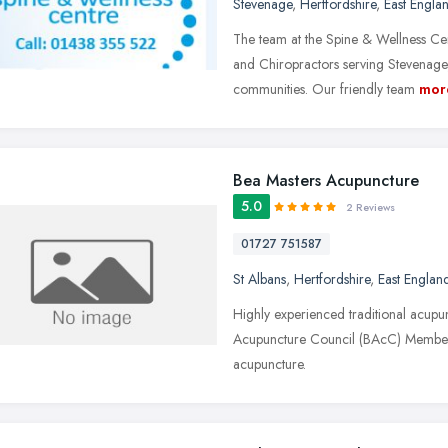
Stevenage
,
Hertfordshire
,
East Engla
The team at the Spine & Wellness Cen
and Chiropractors serving Stevenage,
communities. Our friendly team
mor
Bea Masters Acupuncture
5.0
2 Reviews
01727 751587
St Albans
,
Hertfordshire
,
East Englan
Highly experienced traditional acupunc
Acupuncture Council (BAcC) Member s
acupuncture.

..........

● WHAT TO PRODUCE: Can the entries above be repeated exactly, without their pictures?

● PROBLEM SOLUTION:
Stevenage
,
Hertfordshire
,
East Engla
The team at the Spine & Wellness Cen
and Chiropractors serving Stevenage,
communities. Our friendly team
mor
Bea Masters Acupuncture
5.0
2 Reviews
01727 751587
St Albans
,
Hertfordshire
,
East Englan
Highly experienced traditional acupunc
Acupuncture Council (BAcC) Member s
acupuncture.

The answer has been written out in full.